L’azione della resistenza però non si limitò alle azioni di sabotaggio; lo spionaggio consentì alla marina e all’aviazione alleata di conoscere con molta precisione la posizione delle batterie tedesche sulle coste normanne, e grazie alle informazioni raccolte e trasmesse dalla resistenza, affiancate e potenziate dalle intercettazioni di Ultra e dalla ricognizione aerea, lo SHAEF era in possesso di dati molto precisi sugli schieramenti e sulla forza del nemico. Ma gli alleati erano anche a conoscenza che i tedeschi torturavano i membri della resistenza catturati per avere informazioni, così si decise che le azioni di sabotaggio sarebbero state coordinate tramite messaggi radio trasmesse dalla BBC l’1, il 2, il 15 e il 16 di ogni mese. Se l’invasione era imminente avrebbero ricevuto un messaggio preparatorio in codice. A quel punto i capi della resistenza dovevano stare in allerta per ascoltare un secondo messaggio “B” di conferma entro quarantotto ore, con un codice che diceva alle unità di entrare in azione, diverso per ciascuna regione.

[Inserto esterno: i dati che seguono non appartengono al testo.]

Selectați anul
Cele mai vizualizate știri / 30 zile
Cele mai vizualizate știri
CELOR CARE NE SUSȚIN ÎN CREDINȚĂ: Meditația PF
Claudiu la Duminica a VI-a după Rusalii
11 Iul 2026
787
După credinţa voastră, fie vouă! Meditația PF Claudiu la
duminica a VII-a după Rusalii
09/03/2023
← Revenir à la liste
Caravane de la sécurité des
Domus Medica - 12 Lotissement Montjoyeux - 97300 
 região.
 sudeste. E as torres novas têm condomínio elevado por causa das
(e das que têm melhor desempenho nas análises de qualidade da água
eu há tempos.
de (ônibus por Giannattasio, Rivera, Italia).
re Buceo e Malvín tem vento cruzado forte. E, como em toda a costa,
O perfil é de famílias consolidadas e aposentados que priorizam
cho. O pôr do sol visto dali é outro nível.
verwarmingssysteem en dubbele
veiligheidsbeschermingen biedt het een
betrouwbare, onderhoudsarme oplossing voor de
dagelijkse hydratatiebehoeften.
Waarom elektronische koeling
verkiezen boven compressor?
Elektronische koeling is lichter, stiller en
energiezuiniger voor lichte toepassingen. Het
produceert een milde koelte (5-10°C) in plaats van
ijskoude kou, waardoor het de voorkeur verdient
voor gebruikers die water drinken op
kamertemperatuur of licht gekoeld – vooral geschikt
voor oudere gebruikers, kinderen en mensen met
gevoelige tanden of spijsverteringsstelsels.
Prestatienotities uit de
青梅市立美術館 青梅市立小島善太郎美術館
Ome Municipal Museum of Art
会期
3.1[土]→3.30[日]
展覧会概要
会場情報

Continuazione della campagna

Settore britannico

Nei giorni seguenti l’invasione, nel settore est, i britannici dovettero fronteggiare diversi contrattacchi tedeschi, resistendo con tenacia. Uno di questi contrattacchi fu uno scontro tra carri armati avvenuto presso Villers-Bocage dove poche decine di carri tedeschi sconfissero dei reparti inglesi supportati da duecento carri armati. Le perdite però furono in proporzione più pesanti per i tedeschi benché fossero minori di quelle subite dalla controparte britannica. Nello scontro l’intero villaggio fu raso al suolo.

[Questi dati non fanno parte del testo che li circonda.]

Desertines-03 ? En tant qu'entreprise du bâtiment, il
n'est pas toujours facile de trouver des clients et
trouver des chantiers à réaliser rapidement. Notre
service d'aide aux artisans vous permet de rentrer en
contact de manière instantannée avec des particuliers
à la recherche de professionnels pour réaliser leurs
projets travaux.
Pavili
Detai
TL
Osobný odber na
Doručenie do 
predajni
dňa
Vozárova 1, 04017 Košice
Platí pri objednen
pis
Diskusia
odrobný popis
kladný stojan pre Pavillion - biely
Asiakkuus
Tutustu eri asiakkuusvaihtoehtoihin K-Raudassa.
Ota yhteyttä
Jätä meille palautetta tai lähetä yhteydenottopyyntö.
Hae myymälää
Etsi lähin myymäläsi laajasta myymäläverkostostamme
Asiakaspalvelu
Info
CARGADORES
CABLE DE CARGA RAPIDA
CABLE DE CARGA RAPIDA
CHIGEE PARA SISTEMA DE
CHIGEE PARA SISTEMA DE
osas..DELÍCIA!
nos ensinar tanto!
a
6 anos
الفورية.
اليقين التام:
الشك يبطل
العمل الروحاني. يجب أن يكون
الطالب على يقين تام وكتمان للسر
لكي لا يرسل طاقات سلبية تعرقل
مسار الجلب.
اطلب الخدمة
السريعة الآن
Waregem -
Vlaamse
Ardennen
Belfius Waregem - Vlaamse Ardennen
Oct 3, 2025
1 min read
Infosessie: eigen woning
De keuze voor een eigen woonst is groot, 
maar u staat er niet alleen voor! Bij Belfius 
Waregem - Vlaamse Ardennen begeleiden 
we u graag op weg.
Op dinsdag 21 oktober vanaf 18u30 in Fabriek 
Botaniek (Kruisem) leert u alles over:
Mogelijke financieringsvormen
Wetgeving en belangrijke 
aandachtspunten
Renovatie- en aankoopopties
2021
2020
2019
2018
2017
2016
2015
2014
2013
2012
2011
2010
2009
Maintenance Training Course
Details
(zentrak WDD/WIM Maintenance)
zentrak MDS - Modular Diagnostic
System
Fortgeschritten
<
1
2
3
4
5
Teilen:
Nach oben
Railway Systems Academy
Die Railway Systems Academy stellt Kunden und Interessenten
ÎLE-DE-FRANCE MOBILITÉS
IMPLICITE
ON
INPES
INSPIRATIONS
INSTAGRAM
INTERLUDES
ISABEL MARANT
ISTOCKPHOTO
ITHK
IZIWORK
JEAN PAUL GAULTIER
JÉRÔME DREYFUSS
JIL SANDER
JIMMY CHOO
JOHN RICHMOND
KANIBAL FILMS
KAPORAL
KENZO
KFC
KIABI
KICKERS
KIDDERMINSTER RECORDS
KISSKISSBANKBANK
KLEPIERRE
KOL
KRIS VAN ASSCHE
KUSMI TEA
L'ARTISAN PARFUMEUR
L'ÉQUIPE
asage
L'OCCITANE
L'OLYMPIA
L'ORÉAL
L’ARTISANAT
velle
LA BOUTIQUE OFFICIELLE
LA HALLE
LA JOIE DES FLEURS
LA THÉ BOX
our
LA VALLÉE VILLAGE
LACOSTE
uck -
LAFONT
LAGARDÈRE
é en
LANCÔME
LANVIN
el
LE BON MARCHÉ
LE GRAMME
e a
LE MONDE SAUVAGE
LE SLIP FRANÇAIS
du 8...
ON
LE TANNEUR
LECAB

Uno dei problemi significativi per gli alleati era la presenza dei tedeschi a Caen, punto di estrema importanza strategica. Sin dal 6 giugno la città era uno dei bersagli delle truppe inglesi e sin da tale giorno i tedeschi si opposero con fermezza al nemico. Verso la fine di giugno i britannici diedero inizio all’operazione Epsom, una delle tante per conquistare la città. Neppure questa volta l’obiettivo venne raggiunto e gli alleati dovettero attendere fino a metà luglio per avere tale soddisfazione.

Settore statunitense

Una delle prime città francesi a essere liberate dall’occupazione nazista fu proprio Carentan, situata tra Utah e Omaha Beach. A conquistare la città venne inviata una delle due divisioni paracadutiste americane presenti in Normandia. Nei giorni seguenti l’inizio dell’invasione, la divisione paracadutista venne inviata verso la città respingendo i tedeschi presenti. Questi ultimi dovettero ritirarsi per mancanza di munizioni ma, non appena giunsero i rifornimenti e i rinforzi, passarono al contrattacco. La vittoria fu degli alleati solo dopo l’intervento delle unità corazzate americane che evitarono ai paracadutisti la disfatta.

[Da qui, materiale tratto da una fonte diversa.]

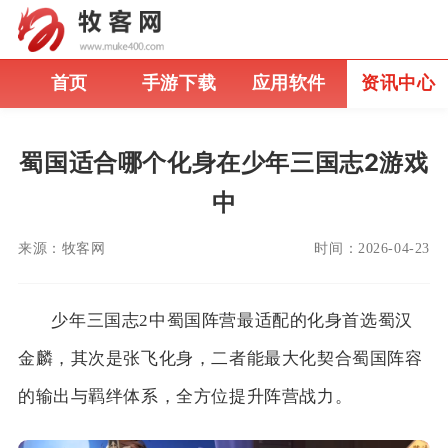
首页
手游下载
应用软件
资讯中心
蜀国适合哪个化身在少年三国志2游戏
中
来源：
牧客网
时间：
2026-04-23
少年三国志2中蜀国阵营最适配的化身首选蜀汉
金麟，其次是张飞化身，二者能最大化契合蜀国阵容
的输出与羁绊体系，全方位提升阵营战力。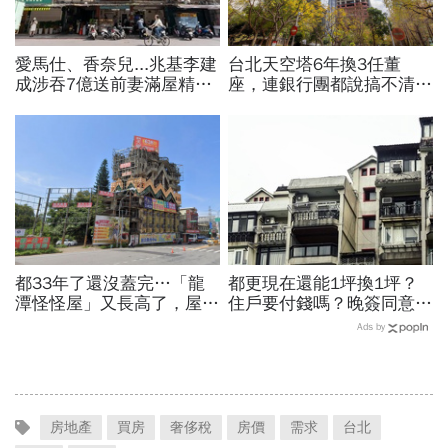
愛馬仕、香奈兒...兆基李建
台北天空塔6年換3任董
成涉吞7億送前妻滿屋精
座，連銀行團都說搞不清楚
品，遭羈押禁見！宏碁李文
「背後投資關係」…獨家起
詳當董座才2天閃辭：發現
底香港神祕大股東
內部缺失
都33年了還沒蓋完…「龍
都更現在還能1坪換1坪？
潭怪怪屋」又長高了，屋主
住戶要付錢嗎？晚簽同意書
砸上億「心血來潮想蓋就會
分更多？租金補貼1個月多
Ads by
蓋」原因曝光
少？7個關鍵問題全面解答
房地產
買房
奢侈稅
房價
需求
台北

Ottenuta Carentan gli americani proseguirono verso ovest dividendo in due la penisola del Cotentin, per procedere poi verso nord, diretti su Cherbourg. Essendo una città portuale, essa era di estrema importanza per sostenere l’invasione, rendendola una degli obiettivi principali per gli alleati. Dopo diversi giorni di battaglia le divisioni americane occuparono la città e rivolsero poi la loro attenzione verso il resto della Francia.

Analisi e conseguenze

Alla fine di giugno del 1944, gli alleati erano riusciti, con diverse difficoltà ma grazie anche al completo dominio dell’aria e a un’accurata organizzazione logistica, a conquistare una salda testa di ponte nel nord della Francia. Da lì sarebbero riusciti poi ad attaccare la Germania stessa, passando attraverso la conquista della Bretagna (battaglia di Brest) e di Caen (operazione Charnwood e operazione Goodwood), lo sbarco nel Sud del paese (Operazione Dragoon), la sacca di Falaise e la liberazione di Parigi. Un secondo fronte (oltre al fronte italiano) avrebbe ridotto la pressione sui sovietici, a est, e permesso di concludere la guerra in Europa più rapidamente e con esiti più positivi per gli anglo-americani. In questo modo, oltre a sconfiggere i tedeschi direttamente sul loro suolo, avrebbero potuto in futuro fronteggiare direttamente l’emergente superpotenza sovietica.